Foto:josé alfredo almeida |
Cavador do Douro. Ou jornaleiro. Porque cava, porque trabalha
à jorna. Mudou a sua imagem, mudaram as suas condições de vida e de trabalho,
não o seu ofício, o peso de enxadas e ferros e pás. Não o cheiro a terra
enterroada, o tempo de entrar em cena na novela da vinha – “Cavas em Março e
arrendas pelo S. João, todos o sabem mas poucos o dão”. Não os materiais das
suas alfaias, inseparáveis aliadas, seu complemento directo. Pau rijo em ferro
afiado. De geração em geração.
Mudaram os panos
das suas roupas: o serrobeco, o cotim, de calças remendadas, o algodão riscado
de camisas abertas até ao umbigo, mata-borrões de suores quentes. Já não pés
nus ou entrados em socos sonoros, cheios de gretas que a terra rasgou. Já não chapéus
em palha, de abas largas, guardas de sóis e de chuvas.
Na estatuária
portuguesa o cavador, que ela amoravelmente eternizou, surge curvado, em arco,
posição obrigatória no acto de pôr o solo arável em reboliço. Não é o caso,
nesta bela escultura. Aqui o camponês é apanhado em flagrante descanso. Como
soldado que pousa a espingarda que lhe derreia as costas, ele depõe a enxada em
que arrima um cansaço por breve pausa.

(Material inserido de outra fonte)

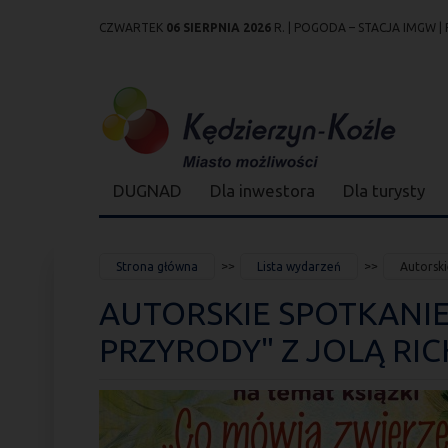
CZWARTEK
06 SIERPNIA 2026
R. |
POGODA – STACJA IMGW
|
Przejdź
Przejdź do
Przejdź
Przejdź do
Przejdź do
Przejdź do
Przejdź
do
wyszukiwarki
do
ścieżki
kalendarza
listy
do
mapy
menu
nawigacyjnej
wydarzeń
odnośników
stopki
strony
DUGNAD
Dla inwestora
Dla turysty
JESTEŚ
Strona główna
Lista wydarzeń
Autorski
TUTAJ
AUTORSKIE SPOTKANIE
PRZYRODY" Z JOLĄ R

Serve ela de bengaleiro ao entrançado
que lhe é de tecto diurno. Com a mão direita segura o lenço-rodilho sobre o
pescoço, travando o livre curso de bravas bagas de odor acre.
Cavador do Douro,
cavas terra preciosa. Que te desforres quando ela se desfizer em frutos. Tornar-te-ás, então, vindimador?